Versions Compared

Key

  • This line was added.
  • This line was removed.
  • Formatting was changed.

...

Property

Macro Enabled?

Version Introduced

Description

Reference Name

No

Required. Name used to uniquely identify this source for lineage, annotating metadata, etc.

Directory Identifier

No

Required. Identifier of the source folder.

This comes after folders/ in the URL. For example, if the URL is

Code Block
https://drive.google.com/drive/folders/1dyUEebJaFnWa3Z4n0BFMVAXQ7mfUH11g?resourcekey=0-XVijrJSp3E3gkdJp20MpCQ

Then the Directory Identifier would be 1dyUEebJaFnWa3Z4n0BFMVAXQ7mfUH11g.

File Metadata Properties

Yes

Optional. Properties that represent metadata of files. They will be a part of output structured record.
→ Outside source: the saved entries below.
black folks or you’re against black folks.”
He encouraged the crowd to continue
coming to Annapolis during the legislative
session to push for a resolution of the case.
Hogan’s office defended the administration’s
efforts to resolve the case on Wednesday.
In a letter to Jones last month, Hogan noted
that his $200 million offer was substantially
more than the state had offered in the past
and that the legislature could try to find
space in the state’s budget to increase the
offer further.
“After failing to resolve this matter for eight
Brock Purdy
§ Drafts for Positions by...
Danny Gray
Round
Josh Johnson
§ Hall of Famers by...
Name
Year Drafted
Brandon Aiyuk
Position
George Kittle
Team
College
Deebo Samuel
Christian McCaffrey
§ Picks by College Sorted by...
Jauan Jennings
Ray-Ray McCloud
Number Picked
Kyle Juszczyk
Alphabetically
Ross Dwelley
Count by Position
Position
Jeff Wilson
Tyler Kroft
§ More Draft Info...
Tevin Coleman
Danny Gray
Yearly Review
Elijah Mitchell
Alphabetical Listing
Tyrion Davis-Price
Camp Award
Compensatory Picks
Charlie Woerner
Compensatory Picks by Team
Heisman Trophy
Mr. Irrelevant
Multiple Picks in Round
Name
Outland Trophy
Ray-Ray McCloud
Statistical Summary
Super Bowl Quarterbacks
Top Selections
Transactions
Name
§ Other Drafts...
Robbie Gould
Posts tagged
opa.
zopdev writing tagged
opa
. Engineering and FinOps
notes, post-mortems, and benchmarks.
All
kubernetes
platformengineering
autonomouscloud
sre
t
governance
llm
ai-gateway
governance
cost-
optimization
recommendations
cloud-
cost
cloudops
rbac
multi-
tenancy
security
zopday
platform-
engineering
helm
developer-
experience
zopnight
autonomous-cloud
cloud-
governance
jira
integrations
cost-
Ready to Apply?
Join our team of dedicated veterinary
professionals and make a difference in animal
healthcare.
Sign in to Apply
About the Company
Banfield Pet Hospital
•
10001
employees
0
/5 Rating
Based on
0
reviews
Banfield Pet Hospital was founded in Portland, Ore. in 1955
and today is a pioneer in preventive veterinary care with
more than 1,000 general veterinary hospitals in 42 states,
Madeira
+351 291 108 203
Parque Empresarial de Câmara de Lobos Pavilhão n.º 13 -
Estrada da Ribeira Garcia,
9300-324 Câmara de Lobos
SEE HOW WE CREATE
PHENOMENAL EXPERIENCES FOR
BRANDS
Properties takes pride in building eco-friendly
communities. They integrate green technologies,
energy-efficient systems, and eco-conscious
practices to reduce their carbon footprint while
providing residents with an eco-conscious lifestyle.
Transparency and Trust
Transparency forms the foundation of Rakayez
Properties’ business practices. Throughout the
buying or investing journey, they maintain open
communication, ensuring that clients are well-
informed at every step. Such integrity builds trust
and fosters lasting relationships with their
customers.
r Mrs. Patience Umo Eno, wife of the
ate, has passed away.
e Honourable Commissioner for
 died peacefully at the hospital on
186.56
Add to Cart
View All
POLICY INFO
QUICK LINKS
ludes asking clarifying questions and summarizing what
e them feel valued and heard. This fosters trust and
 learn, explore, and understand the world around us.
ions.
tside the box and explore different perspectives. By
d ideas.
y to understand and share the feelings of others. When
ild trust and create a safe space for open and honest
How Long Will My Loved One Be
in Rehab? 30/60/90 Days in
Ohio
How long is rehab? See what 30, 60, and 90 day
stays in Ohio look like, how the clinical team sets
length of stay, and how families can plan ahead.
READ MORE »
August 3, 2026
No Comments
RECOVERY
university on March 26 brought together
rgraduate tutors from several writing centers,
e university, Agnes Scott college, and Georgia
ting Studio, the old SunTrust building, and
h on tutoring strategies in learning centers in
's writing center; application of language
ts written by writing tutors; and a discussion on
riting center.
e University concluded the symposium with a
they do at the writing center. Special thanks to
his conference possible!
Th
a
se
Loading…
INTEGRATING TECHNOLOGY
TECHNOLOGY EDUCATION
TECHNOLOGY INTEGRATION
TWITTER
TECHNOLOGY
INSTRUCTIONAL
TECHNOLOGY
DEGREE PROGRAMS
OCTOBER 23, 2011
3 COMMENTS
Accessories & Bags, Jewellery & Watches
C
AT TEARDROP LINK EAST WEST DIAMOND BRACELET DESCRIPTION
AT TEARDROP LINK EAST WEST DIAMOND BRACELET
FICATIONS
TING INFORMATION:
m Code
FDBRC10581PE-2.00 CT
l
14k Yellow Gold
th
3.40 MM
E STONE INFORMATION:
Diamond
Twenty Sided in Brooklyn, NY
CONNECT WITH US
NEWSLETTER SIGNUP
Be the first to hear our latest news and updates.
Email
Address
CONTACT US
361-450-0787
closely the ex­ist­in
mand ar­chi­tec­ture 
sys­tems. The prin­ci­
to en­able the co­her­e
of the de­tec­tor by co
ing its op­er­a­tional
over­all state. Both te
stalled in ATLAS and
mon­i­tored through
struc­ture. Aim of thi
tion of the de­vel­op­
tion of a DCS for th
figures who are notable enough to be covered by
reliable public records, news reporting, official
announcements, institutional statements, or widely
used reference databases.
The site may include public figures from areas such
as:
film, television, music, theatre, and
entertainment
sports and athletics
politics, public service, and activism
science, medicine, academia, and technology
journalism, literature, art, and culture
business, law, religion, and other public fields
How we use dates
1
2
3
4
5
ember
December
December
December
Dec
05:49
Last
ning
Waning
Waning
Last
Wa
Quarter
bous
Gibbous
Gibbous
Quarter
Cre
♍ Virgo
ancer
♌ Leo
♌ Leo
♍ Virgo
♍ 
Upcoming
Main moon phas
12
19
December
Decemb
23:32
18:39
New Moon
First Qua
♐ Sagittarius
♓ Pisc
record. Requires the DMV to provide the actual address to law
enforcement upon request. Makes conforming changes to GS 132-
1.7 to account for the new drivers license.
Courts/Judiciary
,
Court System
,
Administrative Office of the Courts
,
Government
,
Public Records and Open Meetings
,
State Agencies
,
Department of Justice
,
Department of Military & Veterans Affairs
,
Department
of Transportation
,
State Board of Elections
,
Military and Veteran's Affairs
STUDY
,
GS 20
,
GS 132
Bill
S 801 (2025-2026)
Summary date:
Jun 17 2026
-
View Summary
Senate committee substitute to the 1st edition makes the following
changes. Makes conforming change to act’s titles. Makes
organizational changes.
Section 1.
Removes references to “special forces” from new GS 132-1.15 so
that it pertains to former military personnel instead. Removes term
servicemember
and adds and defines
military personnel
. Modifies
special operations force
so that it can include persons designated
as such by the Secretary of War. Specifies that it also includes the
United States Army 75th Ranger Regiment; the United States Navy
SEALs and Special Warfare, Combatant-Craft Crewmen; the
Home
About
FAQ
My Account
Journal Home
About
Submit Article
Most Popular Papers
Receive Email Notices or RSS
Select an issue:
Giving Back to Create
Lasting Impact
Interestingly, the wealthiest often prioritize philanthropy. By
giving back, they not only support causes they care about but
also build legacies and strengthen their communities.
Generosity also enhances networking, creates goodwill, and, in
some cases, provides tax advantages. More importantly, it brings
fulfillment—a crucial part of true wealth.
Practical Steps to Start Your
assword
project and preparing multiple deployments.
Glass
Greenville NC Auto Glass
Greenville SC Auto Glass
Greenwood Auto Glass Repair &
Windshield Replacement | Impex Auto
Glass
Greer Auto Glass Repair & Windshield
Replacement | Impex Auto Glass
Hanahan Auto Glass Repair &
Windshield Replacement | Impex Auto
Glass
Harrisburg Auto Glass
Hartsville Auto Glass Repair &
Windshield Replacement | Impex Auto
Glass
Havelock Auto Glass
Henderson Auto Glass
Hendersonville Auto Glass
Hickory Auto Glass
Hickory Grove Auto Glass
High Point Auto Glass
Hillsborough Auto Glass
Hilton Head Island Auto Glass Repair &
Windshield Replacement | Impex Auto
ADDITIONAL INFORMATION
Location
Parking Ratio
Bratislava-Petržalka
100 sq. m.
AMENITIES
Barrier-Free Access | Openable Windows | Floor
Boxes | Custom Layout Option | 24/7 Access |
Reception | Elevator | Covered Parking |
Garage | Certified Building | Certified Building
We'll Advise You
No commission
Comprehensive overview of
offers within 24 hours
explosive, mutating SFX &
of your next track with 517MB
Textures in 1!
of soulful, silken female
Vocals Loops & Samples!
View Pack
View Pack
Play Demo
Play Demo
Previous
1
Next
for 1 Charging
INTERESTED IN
Descriptions for properties can be view at Drive API file reference.

Filter

No

Optional. Filter that can be applied to the files in the selected directory. Filters follow the Google Drive filters syntax.

Modification Date Range

No

Required. Filter that narrows set of files by modified date range. User can select either among predefined or custom entered ranges. For Custom selection the dates range can be specified via Start Date and End Date.

Default is lifetime.

File Types To Pull

Yes

Required. Types of files which should be pulled from a specified directory. The following values are supported: binary (all non-Google Drive formats), Google Documents, Google Spreadsheets, Google Drawings, Google Presentations and Google Apps Scripts. For Google Drive formats user should specify exporting format in Exporting section.

Default is Binary.

Authentication Type

No

Required. Type of authentication used to access Google API.

OAuth2 and Service Account types are available.

Make sure that:

  • Google Drive API is enabled in the GCP Project.

  • Google Drive Folder is shared to the service account email used with the required permission.

OAuth2 client credentials can be generated on Google Cloud Credentials Page.

For more details on OAuth2, see Google Drive API Documentation.

Default is OAuth2.

Client ID

No

Optional. OAuth2 Client ID used to identify the application.

Client Secret

No

Optional. OAuth2 Client Secret used to access the authorization server.

Refresh Token

No

Optional. OAuth2 Refresh Token to acquire new access tokens.

Service Account Type

Yes

Optional. Make sure that the Google Drive Folder is shared with the specified service account email. Viewer role must be granted to the specified service account to read files from the Google Drive Folder.

Service Account File Path

Yes

Optional. Path on the local file system of the service account key used for authorization.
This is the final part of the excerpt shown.